A Basalt Headland Called Jellurgal
Burleigh Heads sits on a 27-hectare rocky headland of hexagonal basalt columns — the cooled-and-eroded remnant of lava flows from the ancient Tweed Volcano (Mount Warning), some 20 to 23 million years ago. The geological backbone of the suburb is what makes it dramatic: a steep wooded bluff falling into the Pacific at one end, a long patrolled beach to the north, and the calm-water mouth of Tallebudgera Creek to the south.

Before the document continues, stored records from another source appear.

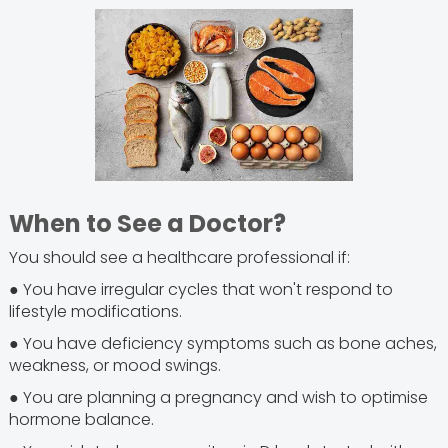
When to See a Doctor?
You should see a healthcare professional if:
● You have irregular cycles that won't respond to
lifestyle modifications.
● You have deficiency symptoms such as bone aches,
weakness, or mood swings.
● You are planning a pregnancy and wish to optimise
hormone balance.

To the Yugambeh-speaking peoples of this coast, the headland has another name and another origin story. Jellurgal, meaning Dreaming Mountain, was created — according to Kombumerri Dreaming — by the giant Creator Spirit Jabreen, who rose from the sea and reshaped the dunes into stone. The sacred status of Jellurgal predates the Gold Coast by tens of thousands of years; you can still walk significant sites along the Oceanview Track today, including an ancient midden visible from the path.

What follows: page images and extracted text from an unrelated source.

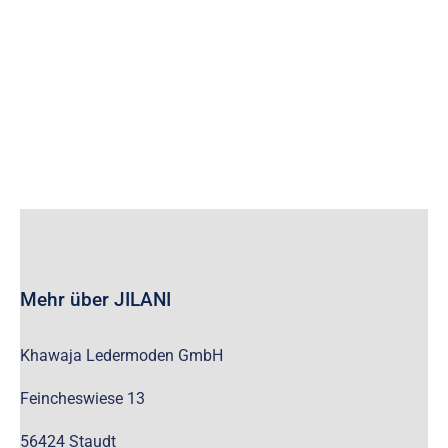
wc_widget_product_categories__show_children_only=”off”
wc_widget_product_categories__hide_empty=”off” /]
Mehr über JILANI
Khawaja Ledermoden GmbH
Feincheswiese 13
56424 Staudt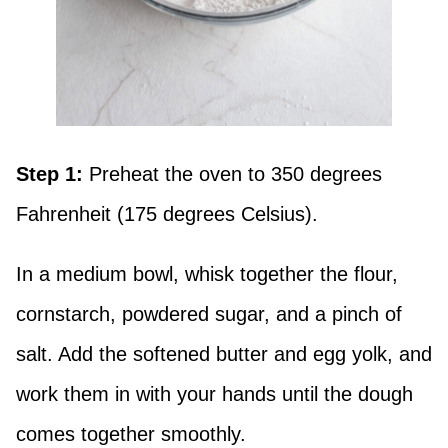
Step 1:
Preheat the oven to 350 degrees
Fahrenheit (175 degrees Celsius).
In a medium bowl, whisk together the flour,
cornstarch, powdered sugar, and a pinch of
salt. Add the softened butter and egg yolk, and
work them in with your hands until the dough
comes together smoothly.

The Kombumerri families remain the Traditional Custodians of this Country, and the Jellurgal Aboriginal Cultural Centre at the southern base of the National Park is the active home of Yugambeh cultural sharing for the wider Gold Coast community. The headland that shapes the suburb is also a living cultural site — that distinction is worth holding while you walk it.